*WHAT NEEDS TO BE DONE*. Exclude the pictures and reproduce the remaining data exactly as written.
● ● ●
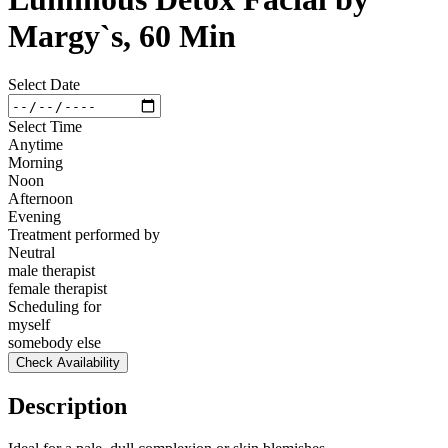
Margy`s, 60 Min
Select Date
Select Time
Anytime
Morning
Noon
Afternoon
Evening
Treatment performed by
Neutral
male therapist
female therapist
Scheduling for
myself
somebody else
Check Availability
Description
● ● ●
*YOUR SOLUTION*.
Margy`s, 60 Min
Select Date
Select Time
Anytime
Morning
Noon
Afternoon
Evening
Treatment performed by
Neutral
male therapist
female therapist
Scheduling for
myself
somebody else
Check Availability
Description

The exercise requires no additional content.